The second interesting finding is that the patient presented, during the course of the status migrainosus and the persistent aura without infarction, her first epileptic seizure. This association might have occurred by chance or the epileptic seizure might also have been triggered by the migraine (ICHD-2 1.5.5 migraine-triggered seizure) [9]. This hypothesis needs to be tested.

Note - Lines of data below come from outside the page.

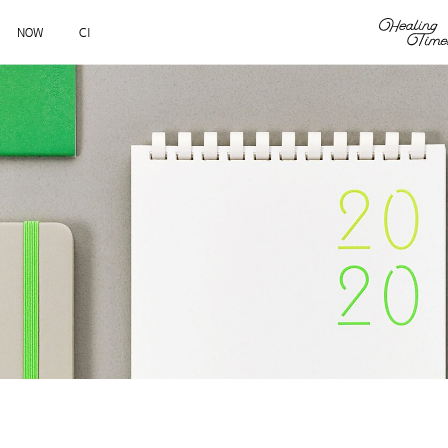
NOW
CI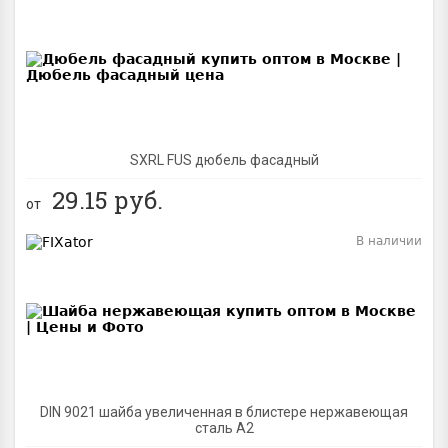
BEST
SXRL FUS дюбель фасадный
29.15
руб.
от
В наличии
BEST
DIN 9021 шайба увеличенная в блистере нержавеющая
сталь A2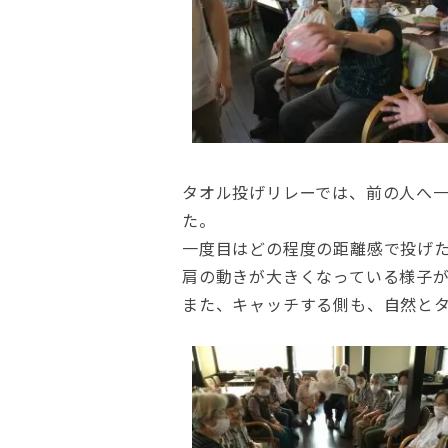
タオル投げリレーでは、前の人へ
た。
一度目はどの程度の距離感で投げ
肩の動きが大きくなっている様子
また、キャッチする側も、自然と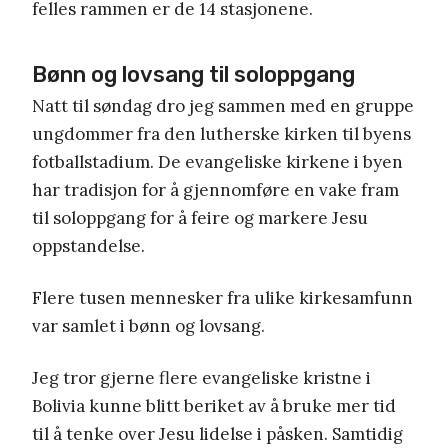
felles rammen er de 14 stasjonene.
Bønn og lovsang til soloppgang
Natt til søndag dro jeg sammen med en gruppe
ungdommer fra den lutherske kirken til byens
fotballstadium. De evangeliske kirkene i byen
har tradisjon for å gjennomføre en vake fram
til soloppgang for å feire og markere Jesu
oppstandelse.
Flere tusen mennesker fra ulike kirkesamfunn
var samlet i bønn og lovsang.
Jeg tror gjerne flere evangeliske kristne i
Bolivia kunne blitt beriket av å bruke mer tid
til å tenke over Jesu lidelse i påsken. Samtidig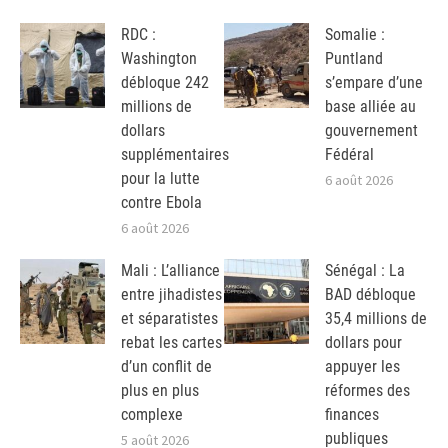
RDC :
Somalie :
Washington
Puntland
débloque 242
s’empare d’une
millions de
base alliée au
dollars
gouvernement
supplémentaires
Fédéral
pour la lutte
6 août 2026
contre Ebola
6 août 2026
Mali : L’alliance
Sénégal : La
entre jihadistes
BAD débloque
et séparatistes
35,4 millions de
rebat les cartes
dollars pour
d’un conflit de
appuyer les
plus en plus
réformes des
complexe
finances
publiques
5 août 2026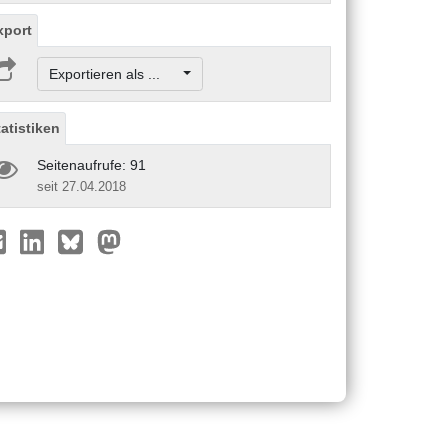
xport
Exportieren als ...
tatistiken
Seitenaufrufe: 91
seit 27.04.2018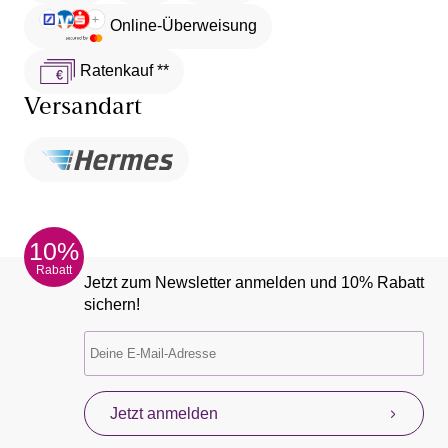
Online-Überweisung
Ratenkauf **
Versandart
10%
Rabatt
Jetzt zum Newsletter anmelden und 10% Rabatt
sichern!
Jetzt anmelden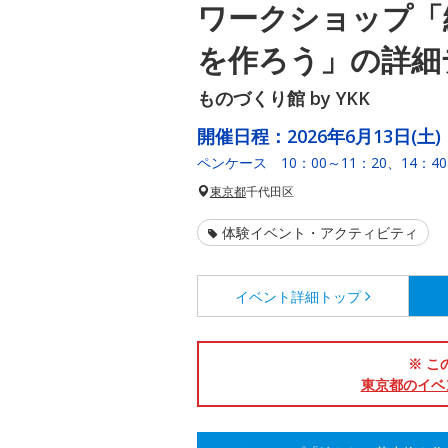
ワークショップ「
を作ろう」の詳細
ものづくり館 by YKK
開催日程：
2026年6月13日(土)
ペンケース 10：00～11：20、14：40
東京都
千代田区
体験イベント・アクティビティ
イベント詳細
トップ
※ こ
東京都のイベ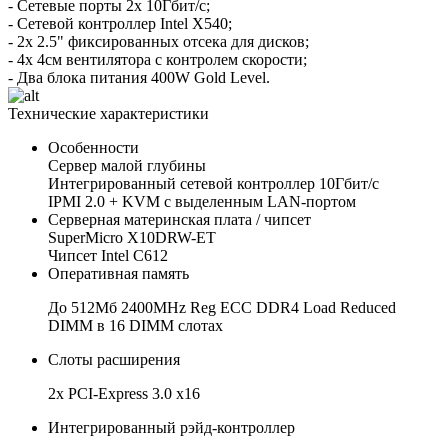
- Сетевые порты 2x 10Гбит/с;
- Сетевой контроллер Intel X540;
- 2x 2.5" фиксированных отсека для дисков;
- 4x 4см вентилятора с контролем скорости;
- Два блока питания 400W Gold Level.
Технические характеристики
Особенности
Сервер малой глубины
Интегрированный сетевой контроллер 10Гбит/с
IPMI 2.0 + KVM с выделенным LAN-портом
Серверная материнская плата / чипсет
SuperMicro X10DRW-ET
Чипсет Intel C612
Оперативная память
До 512Мб 2400MHz Reg ECC DDR4 Load Reduced
DIMM в 16 DIMM слотах
Слоты расширения
2х PCI-Express 3.0 x16
Интегрированный рэйд-контроллер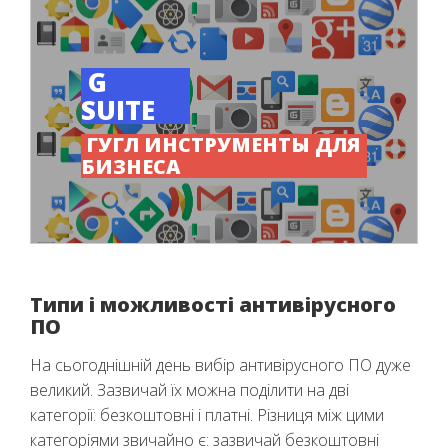
G
SUITE
ГУГЛ ИНСТРУМЕНТЫ ДЛЯ
БИЗНЕСА
Типи і можливості антивірусного
ПО
На сьогоднішній день вибір антивірусного ПО дуже
великий. Зазвичай їх можна поділити на дві
категорії: безкоштовні і платні. Різниця між цими
категоріями звичайно є: зазвичай безкоштовні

A third interesting point is that the status migrainosus and the persistent aura without infarction resolved after i.v. treatment with lorazepam and mannitol that were given by the referral anesthesiologist. The temporal relationship between treatment and relief of symptoms suggests a cause and effect association, though we cannot establish whether the benefits are attributable to lorazepam, mannitol, or both. The possible therapeutic benefits of the antiepileptic treatment might be inferred from a report of six patients with CADASIL who presented with acute encephalopathy, characterized by fever, confusion, coma, and fits preceded by a prolonged attack of migraine with aura which resolved after i.v. phenytoin [5]. If the benefits are attributable to lorazepam, it might be possible that the patient had suffered from a non-convulsive status epilepticus, as reported in another study [6], rather than status migrainosus and persistent aura without infarction. The fact that the patient performed the electroencephalogram only 24 h after the symptoms had resolved prevented us from ruling out a non-convulsive status epilepticus, though we consider it unlikely given the 8-day duration of the symptoms.

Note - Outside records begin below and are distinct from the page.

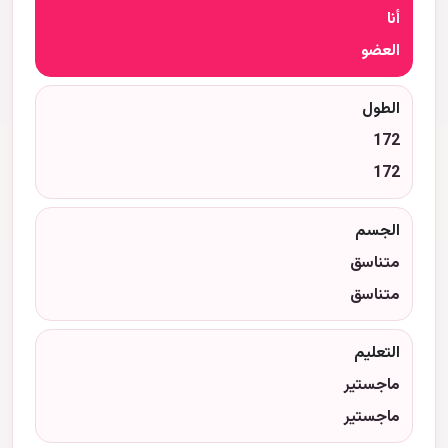
أنا
العضو
الطول
172
172
الجسم
متناسق
متناسق
التعليم
ماجستير
ماجستير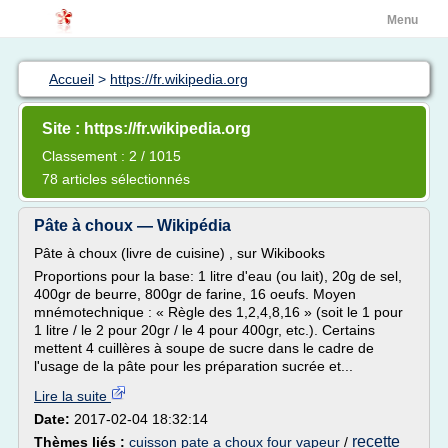
Menu
Accueil
>
https://fr.wikipedia.org
Site : https://fr.wikipedia.org
Classement : 2 / 1015
78 articles sélectionnés
Pâte à choux — Wikipédia
Pâte à choux (livre de cuisine) , sur Wikibooks
Proportions pour la base: 1 litre d'eau (ou lait), 20g de sel,
400gr de beurre, 800gr de farine, 16 oeufs. Moyen
mnémotechnique : « Règle des 1,2,4,8,16 » (soit le 1 pour
1 litre / le 2 pour 20gr / le 4 pour 400gr, etc.). Certains
mettent 4 cuillères à soupe de sucre dans le cadre de
l'usage de la pâte pour les préparation sucrée et...
Lire la suite
Date:
2017-02-04 18:32:14
recette
Thèmes liés :
cuisson pate a choux four vapeur
/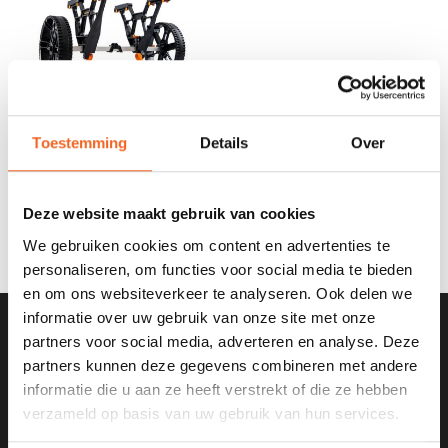
Toestemming
Details
Over
YAKATTACK KAJAKKAR
TOWNSTOW BUNKSTER
€250,00
Deze website maakt gebruik van cookies
We gebruiken cookies om content en advertenties te
personaliseren, om functies voor social media te bieden
en om ons websiteverkeer te analyseren. Ook delen we
informatie over uw gebruik van onze site met onze
partners voor social media, adverteren en analyse. Deze
SCHRIJF JE IN VOOR ONZE
partners kunnen deze gegevens combineren met andere
NIEUWSBRIEF
informatie die u aan ze heeft verstrekt of die ze hebben
verzameld op basis van uw gebruik van hun services.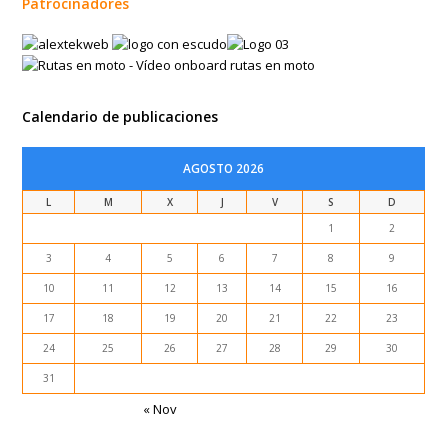
Patrocinadores
Calendario de publicaciones
AGOSTO 2026
L
M
X
J
V
S
D
1
2
3
4
5
6
7
8
9
10
11
12
13
14
15
16
17
18
19
20
21
22
23
24
25
26
27
28
29
30
31
« Nov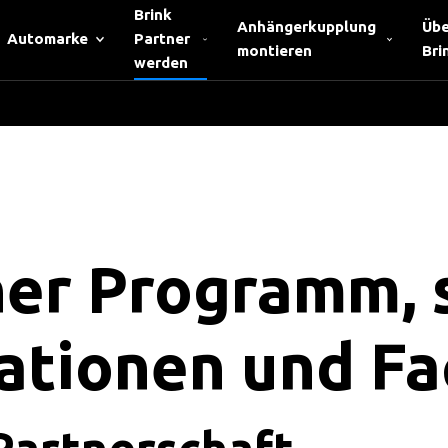
Brink
Anhängerkupplung
Übe
Automarke
Partner
montieren
Bri
werden
ner Programm, s
tionen und Fa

Our last consideration concerns the relationship between what we know about CADASIL and what is currently reported in the ICHD-2 [9]. The headache in CADASIL is commonly reported as migraine because it fits the clinical characteristics of migraine far more closely than that of a generic headache. However, the diagnostic criteria for any type of migraine in the ICHD-2 state that the disturbance must not be attributed to another disorder. Headache attacks in patients with CADASIL do not, thus, fulfill the diagnostic criteria for migraine. Headache in patients with CADASIL is classified, according to the ICHD-2, as Headache attributed to cranial or cervical vascular disorder for the implicit assumption that the vascular disorder is the cause of the headache. However, as previously suggested [4, 11], the consideration may be incorrect because headache can be present in patients without ischemia or hemorrhage as in the present case. It may be more correct to attribute the headache to the genetic alteration, which might give rise to the symptoms through a still unknown mechanism. For these reasons, we suggest that a new category might more appropriately be added to the ICHD-2 to classify the migraine attacks of patients with CADASIL. The name for such a category might be Migraine attributed to genetic disorder [11].